Combien notre « Bon Père » m’a surprise, me donnant un si grand bonheur au milieu d’eux! Aujourd’hui, je dis, en toute certitude, cet endroit est magnifique. Ceux qui connaissent l’endroit savent de quoi je parle. Sa beauté n’est pas dans sa propreté ou son décor harmonieux. Il est beau parce que Dieu se manifeste dans ses fils et filles fragiles.

“Enlevez vos sandales parce que l’endroit où vous êtes est un lieu sacré …” sont les mots que Moïse entendit quand il voulut se rapprocher du buisson ardent. Le «buisson» humble, inutile rejeté, servait à la révélation de Dieu. En raison de la présence de Dieu, cette terre a été bénie. Par la foi, les pieds nus sentaient le contact de la terre sacrée, consacrée en signe de respect et de vénération. C’est ce que vivent chaque jour nos cœurs dans notre relation avec les patients et le personnel : enlever nos chaussures en face du mystère de Dieu qui est vivant dans la vie de ceux qui, pour beaucoup, sont invisibles, qui ne comptent pas; ils sont considérés comme une charge inutile ou sont rejetés, parce qu’ils sont différents.

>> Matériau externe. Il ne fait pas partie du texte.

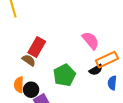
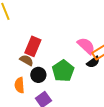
pink semicircle: (91, 40) -> (86, 46), moved
black circle: (31, 90) -> (38, 75), moved

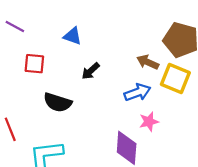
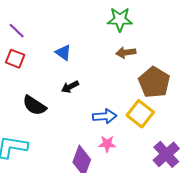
brown arrow: (148, 62) -> (126, 52), moved, turned -48
red square: (34, 64) -> (15, 59), moved

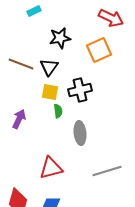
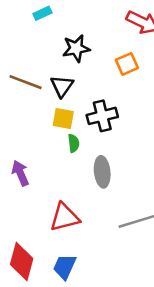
orange square: (99, 50) -> (127, 64), size x0.7
purple arrow: (19, 119) -> (20, 173), moved, turned -48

La grande majorité d’entre eux ne peuvent articuler correctement et la communication est difficile. Il était nécessaire pour moi d’adapter mes sens aux leurs, de distinguer un cri de bonheur, d’un cri de douleur, un regard inquiet qui demande notre attention de celui qui répond à un “bonjour”. Cela a été un lent apprentissage. Au début, leurs expressions me semblaient identiques et leurs sons semblables, mais vous apprenez à les connaître dans leur personnalité unique. Ils nous apprennent aussi à dire merci; ils nous enseignent la patience, le pardon et la miséricorde dans des moments de crise,  leurs vies nous interrogent sur l’essentiel.

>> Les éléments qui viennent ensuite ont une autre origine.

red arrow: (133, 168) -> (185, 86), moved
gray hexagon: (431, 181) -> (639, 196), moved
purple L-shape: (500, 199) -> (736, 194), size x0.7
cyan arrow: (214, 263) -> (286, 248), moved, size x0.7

Quand ils vous sourient, qu’ils vous offrent un regard de bonheur, je sais que pour cela seulement pour le fait qu’un seul d’entre eux soit heureux, cela vaut la peine de rester sur cette île et de donner sa vie, parce que le Royaume est déjà présent en eux. « Heureux les pauvres car le Royaume des cieux est à eux ».

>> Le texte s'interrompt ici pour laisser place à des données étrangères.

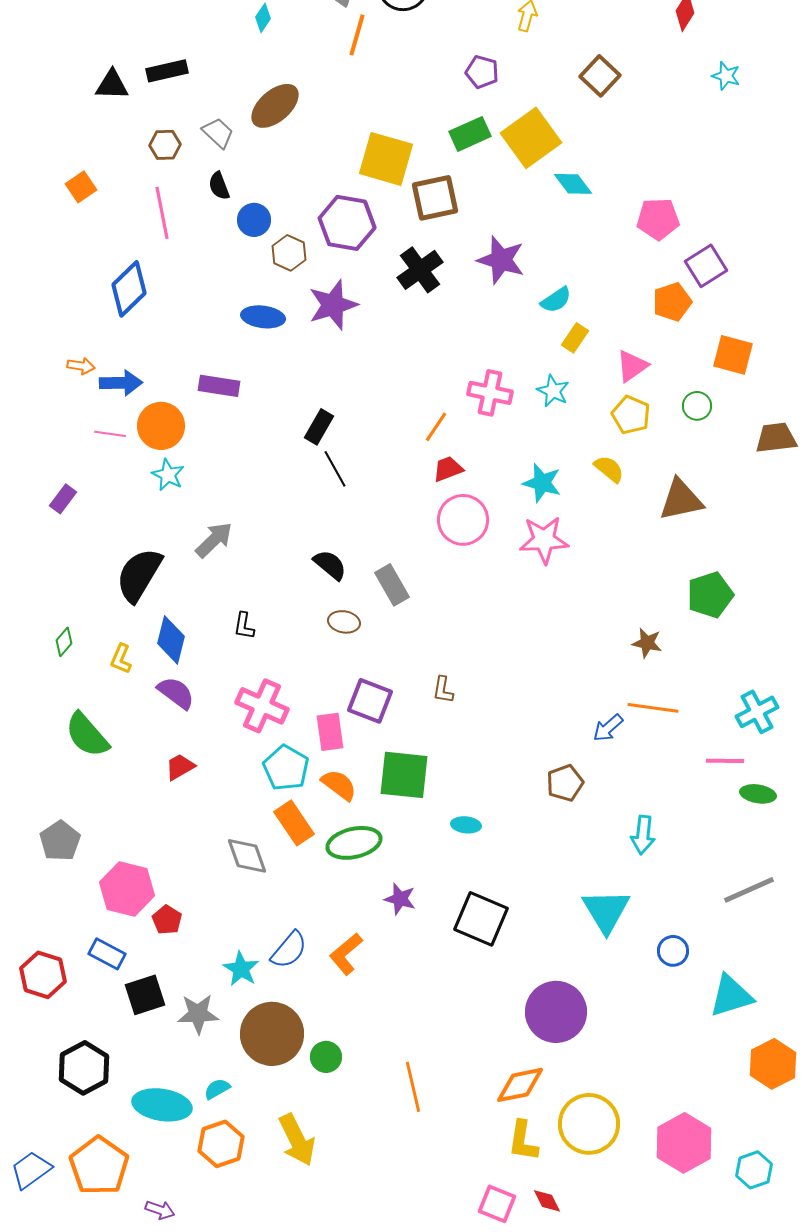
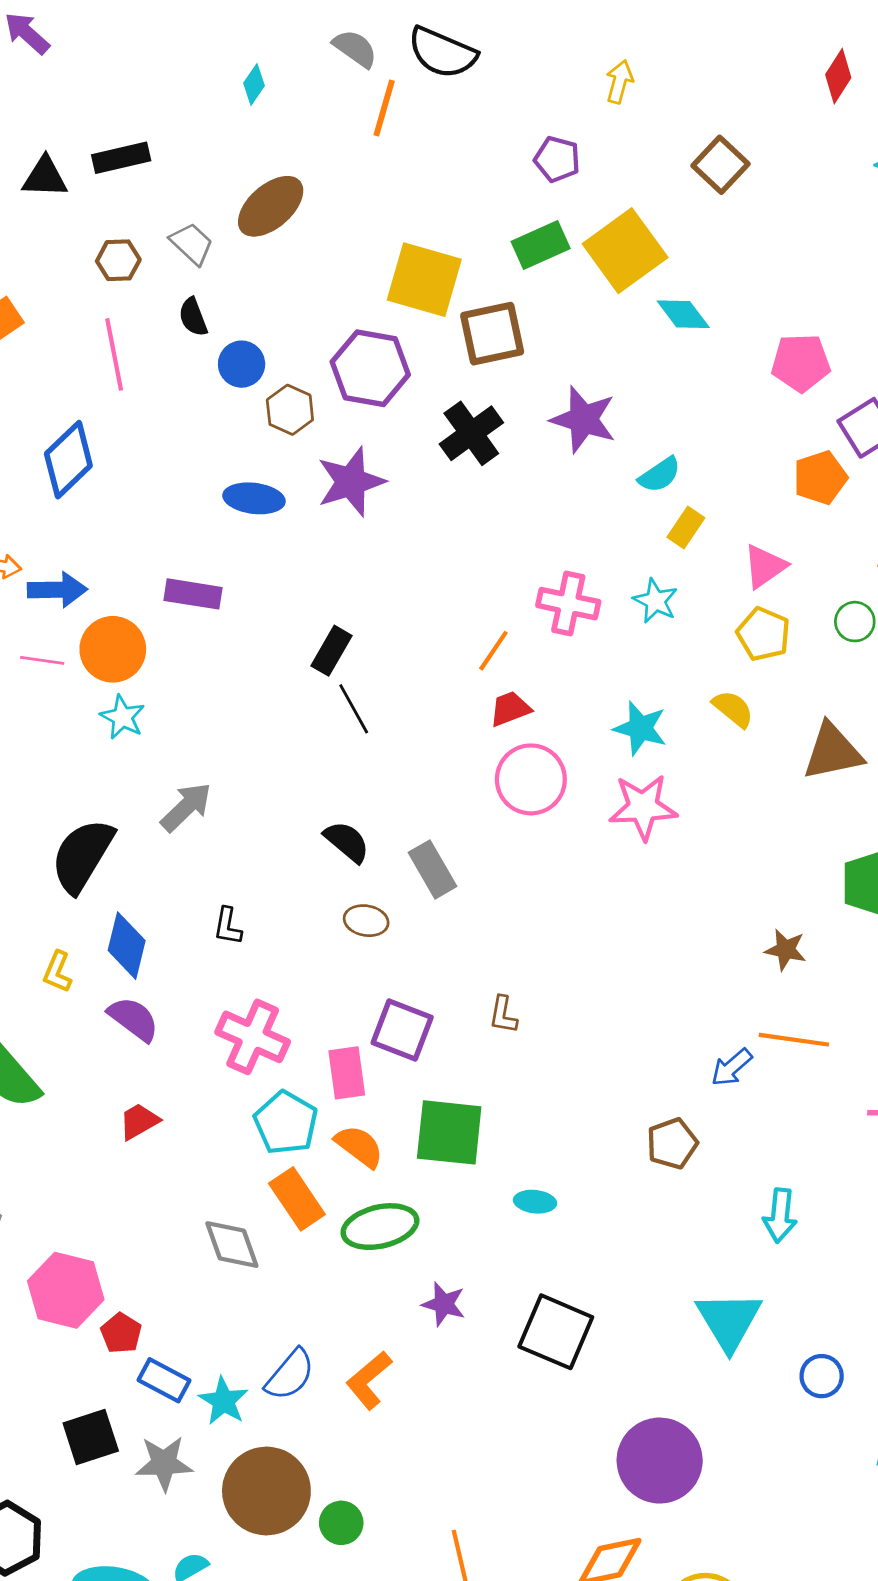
blue rectangle: (107, 954) -> (164, 1380), moved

Cher pape François, j’espère, que ce témoignage permettra de reconnaître tout le travail de charité, la mission, la formation, la prière, que toutes les communautés religieuses d’hommes et femmes consacrés vivent avec générosité. La vie religieuse à Cuba présente différents charismes, vivant dans l’action et la contemplation, cherchant à aller « avec miséricorde » au plus près des personnes malades, des enfants, des personnes âgées, handicapées … reconnaissant la dignité de chacun. La vie religieuse est inséparable de l’annonce de la Bonne Nouvelle de l’Evangile, dont nous sommes tous témoins au milieu des gens, nous confiant en Jésus-Christ, le Bon Pasteur et en Marie, notre Mère.

Saint-Père, s’il vous plaît bénissez-moi ! 

Quand le pape eut béni Sœur Yaileny, il lui dit de ne pas oublier d’embrasser toutes ces personnes!